Write out the records that follow exactly. Do not include pictures.

• • • • •

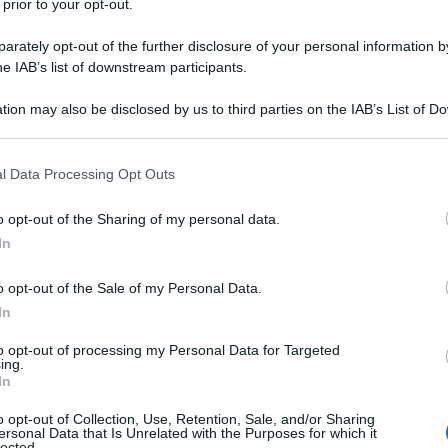
 prior to your opt-out.
 deciderà il volto del futuro leader della Chiesa
i della Chiesa’ sono italiani e 6 di loro fanno
rately opt-out of the further disclosure of your personal information by
he IAB’s list of downstream participants.
 è stata esclusa del tutto, l’eurocentrismo
i alle esigenze di potere del cosiddetto “partito
tion may also be disclosed by us to third parties on the IAB’s List of 
 that may further disclose it to other third parties.
Ulti
l’universalità della Chiesa: Africa e America
 that this website/app uses one or more Google services and may gath
icesimo è ancora vivo e vegeto e addirittura
l Data Processing Opt Outs
including but not limited to your visit or usage behaviour. You may click 
girandola di nomine, berrette rosse, dignità
 to Google and its third-party tags to use your data for below specifi
o opt-out of the Sharing of my personal data.
ogle consent section.
 E’ l’ancien regime che prova a chiudere la porta
In
ione.
o opt-out of the Sale of my Personal Data.
In
us il Papa ha evocato, una volta di più, la crisi
to opt-out of processing my Personal Data for Targeted
smarrito l’orientamento e naviga a vista”, il sacro
ing.
L'int
In
ato definitivamente entro le mura della vecchia
Gaza:
solle
hetto di maggioranza dei possibili voti in
o opt-out of Collection, Use, Retention, Sale, and/or Sharing
ersonal Data that Is Unrelated with the Purposes for which it
lected.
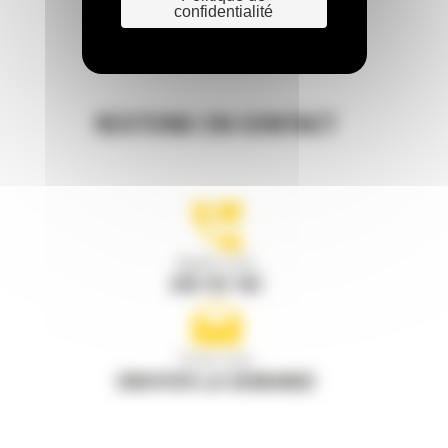
confidentialité
RESTONS EN CONTACT
Appelez-nous
078 157 767
Écrivez-nous
ENVOYER LA DEMANDE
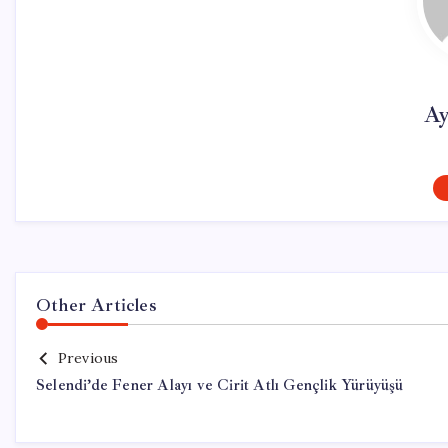
Ay
Other Articles
Previous
Selendi’de Fener Alayı ve Cirit Atlı Gençlik Yürüyüşü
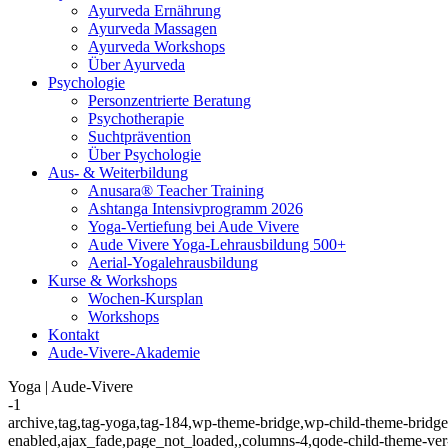
Ayurveda Ernährung
Ayurveda Massagen
Ayurveda Workshops
Über Ayurveda
Psychologie
Personzentrierte Beratung
Psychotherapie
Suchtprävention
Über Psychologie
Aus- & Weiterbildung
Anusara® Teacher Training
Ashtanga Intensivprogramm 2026
Yoga-Vertiefung bei Aude Vivere
Aude Vivere Yoga-Lehrausbildung 500+
Aerial-Yogalehrausbildung
Kurse & Workshops
Wochen-Kursplan
Workshops
Kontakt
Aude-Vivere-Akademie
Yoga | Aude-Vivere
-1
archive,tag,tag-yoga,tag-184,wp-theme-bridge,wp-child-theme-bridge
enabled,ajax_fade,page_not_loaded,,columns-4,qode-child-theme-ver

• • • • •

Finished exercise —
 prior to your opt-out.
 deciderà il volto del futuro leader della Chiesa
i della Chiesa’ sono italiani e 6 di loro fanno
rately opt-out of the further disclosure of your personal information by
he IAB’s list of downstream participants.
 è stata esclusa del tutto, l’eurocentrismo
i alle esigenze di potere del cosiddetto “partito
tion may also be disclosed by us to third parties on the IAB’s List of 
 that may further disclose it to other third parties.
Ulti
l’universalità della Chiesa: Africa e America
 that this website/app uses one or more Google services and may gath
icesimo è ancora vivo e vegeto e addirittura
l Data Processing Opt Outs
including but not limited to your visit or usage behaviour. You may click 
girandola di nomine, berrette rosse, dignità
 to Google and its third-party tags to use your data for below specifi
o opt-out of the Sharing of my personal data.
ogle consent section.
 E’ l’ancien regime che prova a chiudere la porta
In
ione.
o opt-out of the Sale of my Personal Data.
In
us il Papa ha evocato, una volta di più, la crisi
to opt-out of processing my Personal Data for Targeted
smarrito l’orientamento e naviga a vista”, il sacro
ing.
L'int
In
ato definitivamente entro le mura della vecchia
Gaza:
solle
hetto di maggioranza dei possibili voti in
o opt-out of Collection, Use, Retention, Sale, and/or Sharing
ersonal Data that Is Unrelated with the Purposes for which it
lected.
confidentialité
RESTONS EN CONTACT
Appelez-nous
078 157 767
Écrivez-nous
ENVOYER LA DEMANDE
Ay
Other Articles
Previous
Selendi’de Fener Alayı ve Cirit Atlı Gençlik Yürüyüşü
Ayurveda Ernährung
Ayurveda Massagen
Ayurveda Workshops
Über Ayurveda
Psychologie
Personzentrierte Beratung
Psychotherapie
Suchtprävention
Über Psychologie
Aus- & Weiterbildung
Anusara® Teacher Training
Ashtanga Intensivprogramm 2026
Yoga-Vertiefung bei Aude Vivere
Aude Vivere Yoga-Lehrausbildung 500+
Aerial-Yogalehrausbildung
Kurse & Workshops
Wochen-Kursplan
Workshops
Kontakt
Aude-Vivere-Akademie
Yoga | Aude-Vivere
-1
archive,tag,tag-yoga,tag-184,wp-theme-bridge,wp-child-theme-bridge
enabled,ajax_fade,page_not_loaded,,columns-4,qode-child-theme-ver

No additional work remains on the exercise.